In machine learning, optimisation takes on a more specific role. The objective function is typically the :link loss (or cost), which quantifies how far off a model’s predictions are from the actual data. The goal is to adjust the model’s parameters (like weights and biases) to minimize this loss. Because the loss landscapes in machine learning can be highly complex and non-linear, algorithms like gradient descent, and variants such as Adam, are employed. These algorithms iteratively tweak model parameters, gradually moving it toward better performance.

Note

Machine learning involves data with many parameters and high-dimensional spaces, therefore the optimisation algorithm has to navigate many local minima and :link saddle points. The choice of algorithm is crucial, as it determines how efficiently the model converges to the optimal solution.

Visualising Adam in action

To illustrate the optimisation process, let us take a classical function used to test optimisation algorithms: the :link Rosenbrock function. This function is known for its narrow, curved valley, making it challenging for optimisation algorithms to converge to the global minimum. The function is typically depicted in 2D, with the \(x\) and \(y\) axes representing the parameters to be optimized. We will instead visualise the optimisation process in 3D, with the \(x\) and \(y\) axes representing the spatial coordinates and the \(z\)-axis representing the function value.

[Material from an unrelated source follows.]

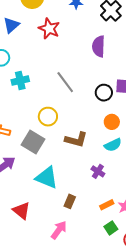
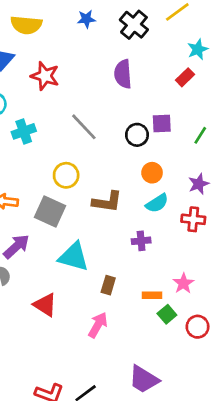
red star: (49, 29) -> (45, 76), moved
purple cross: (98, 171) -> (141, 241), turned -32
orange rectangle: (107, 205) -> (152, 295), moved, turned 32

In the code below we define the rosenbrock_2d function, set up the optimisation process using PyTorch and the Adam optimizer (torch.optim.Adam), and track the path taken by the optimizer. We then create a 3D surface plot of the function and animate the optimisation process to see how the optimiser navigates the landscape.

Show the code

import torch

device = torch.device("mps" if torch.mps.is_available() else "cpu")
device = torch.device("cuda" if torch.cuda.is_available() else device)
print(f"Using device: {device}")

Using device: cuda

Show the code

import matplotlib.pyplot as plt
import numpy as np
from matplotlib.animation import FuncAnimation
from mpl_toolkits.mplot3d import Axes3D  # Ensures 3D projection is recognized


def rosenbrock_2d(x, y, a=1.0, b=100.0):
    return (a - x) ** 2 + b * (y - x**2) ** 2


# PyTorch setup: we'll optimize x, y to find the minimum of the Rosenbrock function
params = torch.tensor([-0.8, 2.0], requires_grad=True, device=device)
optimizer = torch.optim.Adam([params], lr=0.01)

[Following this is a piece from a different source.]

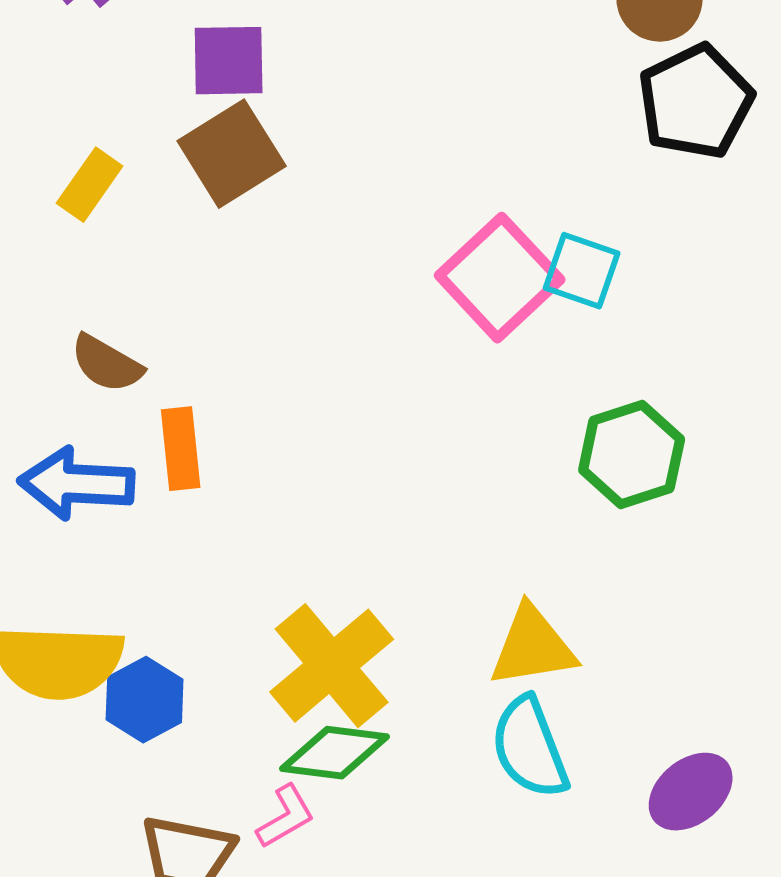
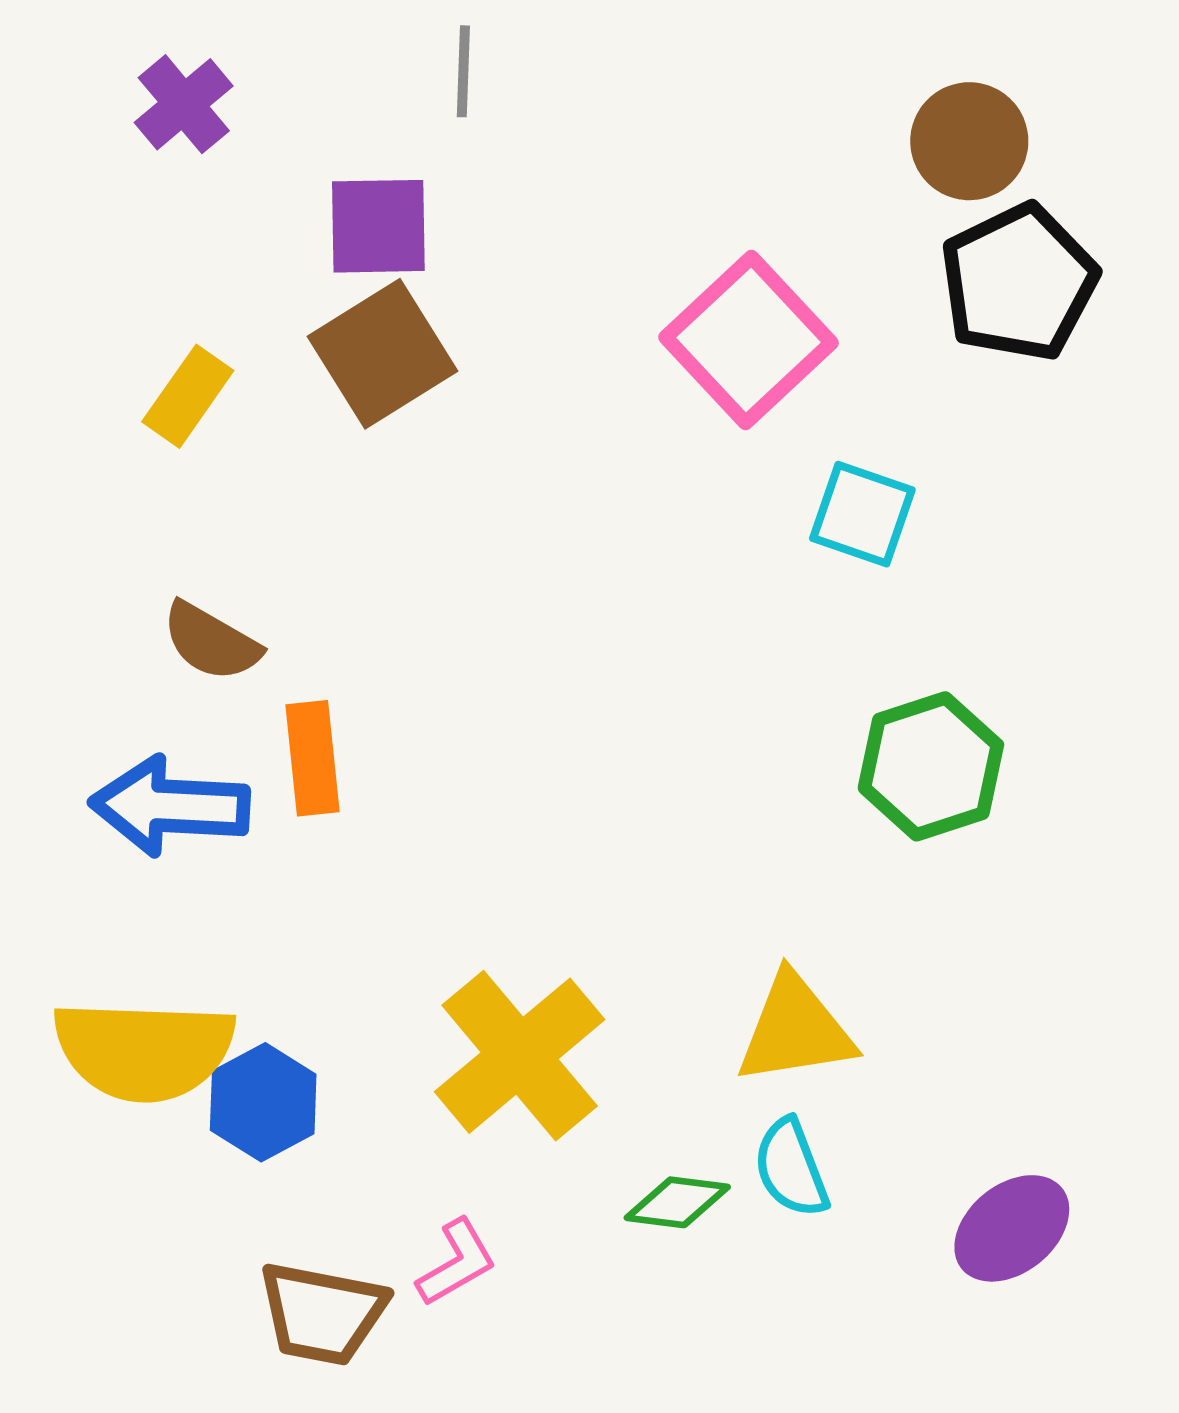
pink square: (500, 278) -> (749, 340), moved
cyan semicircle: (530, 748) -> (791, 1168), size x0.7
green diamond: (335, 753) -> (677, 1202), moved, size x0.7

# Track the path: (x, y, f(x,y)) each iteration
path = []
tolerance = 1e-4
max_iterations = 6000

for i in range(max_iterations):
    optimizer.zero_grad()
    loss = rosenbrock_2d(params[0], params[1])
    loss.backward()
    optimizer.step()

    x_val = params[0].item()
    y_val = params[1].item()
    z_val = loss.item()
    path.append([x_val, y_val, z_val])

    # Stop if loss is below tolerance
    if z_val < tolerance:
        print("Converged at iteration", i)
        break

path = np.array(path)
num_frames = len(path)

# Create a 3D surface for the function
X = np.linspace(-2, 2, 200)
Y = np.linspace(-1, 3, 200)
X_mesh, Y_mesh = np.meshgrid(X, Y)
Z_mesh = rosenbrock_2d(X_mesh, Y_mesh)

fig = plt.figure()
ax = fig.add_subplot(111, projection="3d")
ax.set_title("Adam Optimizer on 2D Rosenbrock (3D Surface)")
ax.set_xlabel("x")
ax.set_ylabel("y")
ax.set_zlabel("f(x,y)")

# Initial axis limits (from our grid)
init_xlim = (-2, 2)
init_ylim = (-1, 3)
init_zlim = (np.min(Z_mesh), np.max(Z_mesh))

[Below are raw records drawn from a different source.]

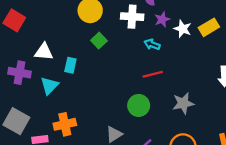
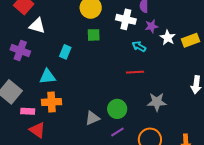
green square: (99, 41) -> (94, 35), turned 32
white triangle: (44, 52) -> (37, 26), moved
cyan triangle: (49, 86) -> (47, 77), moved, turned 30
green circle: (139, 105) -> (117, 109), moved

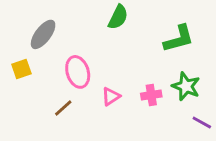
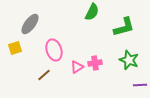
green semicircle: (118, 17) -> (92, 12), moved
pink cross: (151, 95) -> (95, 63), moved
purple line: (202, 122) -> (140, 85), turned -32

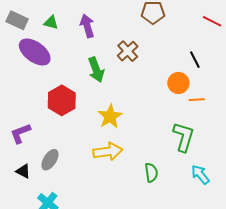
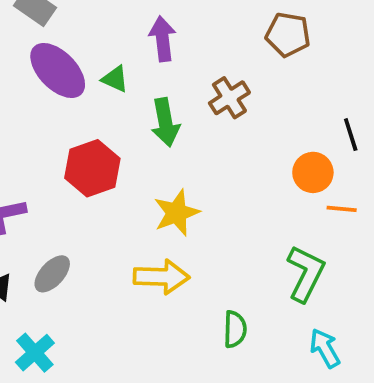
green triangle: (51, 23) -> (115, 79), moved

center_x, center_y, center_z = 1, 1, 0

# Set initial limits
ax.set_xlim(init_xlim)
ax.set_ylim(init_ylim)
ax.set_zlim(init_zlim)

ax.plot_surface(X_mesh, Y_mesh, Z_mesh, alpha=0.6)
ax.plot([1], [1], [0], marker="o", markersize=5)  # Global minimum reference


# Animation: plot the path and adjust axis limits to zoom
(point,) = ax.plot([], [], [], "ro")  # Current position marker
(line,) = ax.plot([], [], [], "r-")  # Path line


def init():
    point.set_data([], [])
    point.set_3d_properties([])
    line.set_data([], [])
    line.set_3d_properties([])
    return point, line


def update(frame):
    # Update point and path
    x_val = path[frame, 0]
    y_val = path[frame, 1]
    z_val = path[frame, 2]
    point.set_data([x_val], [y_val])
    point.set_3d_properties([z_val])
    line.set_data(path[: frame + 1, 0], path[: frame + 1, 1])
    line.set_3d_properties(path[: frame + 1, 2])

    return point, line


ani = FuncAnimation(
    fig, update, frames=num_frames, init_func=init, interval=100, blit=True
)

ani.save("adam_rosenbrock.mp4", writer="ffmpeg", fps=48)
plt.close(fig)

Adam uses adaptive learning rates for each parameter, which can help it converge faster than traditional gradient descent methods. This is why in the animation you see the optimizer move at different speeds in different directions. The slower the convergence, the more the optimizer is “exploring” the landscape to find the optimal path to the global minimum. This adaptability is one of the key strengths of Adam, as it can handle different learning rates for each parameter, making it more robust to various optimisation problems.

The mathematics of Adam

Adam (Adaptive Moment Estimation) combines ideas from momentum and :link RMSProp to adaptively adjust the learning rates of model parameters. At its core, Adam computes two moving averages: one for the gradients (the first moment) and one for the squared gradients (the second moment). Given the gradient \(g_t\) at iteration \(t\), these are updated as:

\[ m_t = \beta_1 m_{t-1} + (1-\beta_1) g_t \]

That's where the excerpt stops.